> [Exercise details]: In the records below, find the line containing "Following different advice"; give it again exactly, along with every line that follows, and nothing else.

> [Input]:
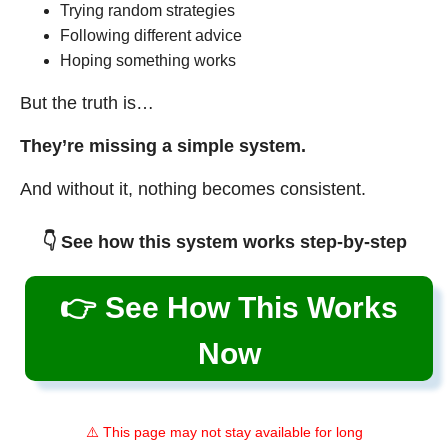
Trying random strategies
Following different advice
Hoping something works
But the truth is…
They’re missing a simple system.
And without it, nothing becomes consistent.
👇 See how this system works step-by-step
👉 See How This Works
Now
⚠️ This page may not stay available for long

> [Expected answer]:
Following different advice
Hoping something works
But the truth is…
They’re missing a simple system.
And without it, nothing becomes consistent.
👇 See how this system works step-by-step
👉 See How This Works
Now
⚠️ This page may not stay available for long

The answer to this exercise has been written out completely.